◆ **Your goal**:
Drop every picture, then print the rest of the listing exactly as given.

◆ **Material provided**:
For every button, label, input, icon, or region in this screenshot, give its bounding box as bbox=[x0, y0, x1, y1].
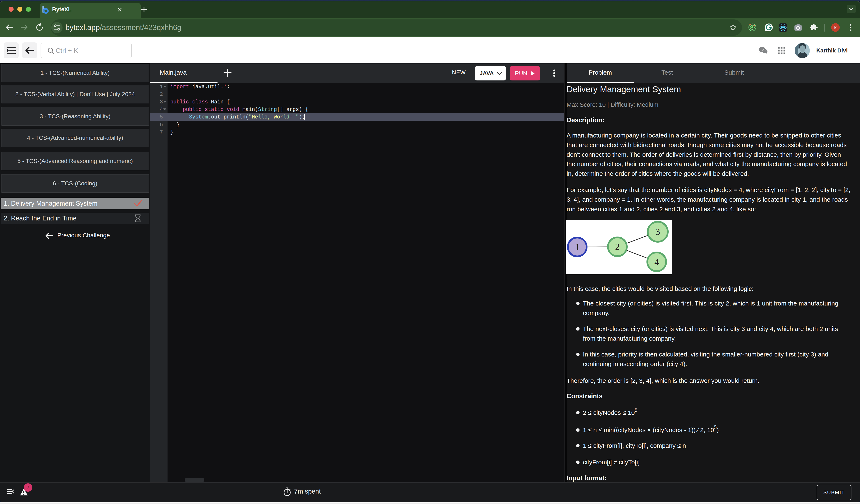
svg-text:2: 2 bbox=[615, 242, 620, 252]
svg-text:1: 1 bbox=[575, 242, 579, 252]
svg-text:4: 4 bbox=[655, 257, 659, 267]
svg-text:3: 3 bbox=[656, 227, 660, 237]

◆ **Task output**:
For every button, label, input, icon, or region in this screenshot, give its bounding box as bbox=[x0, y0, x1, y1].
svg-text:2: 2 bbox=[615, 242, 620, 252]
svg-text:1: 1 bbox=[575, 242, 579, 252]
svg-text:4: 4 bbox=[655, 257, 659, 267]
svg-text:3: 3 bbox=[656, 227, 660, 237]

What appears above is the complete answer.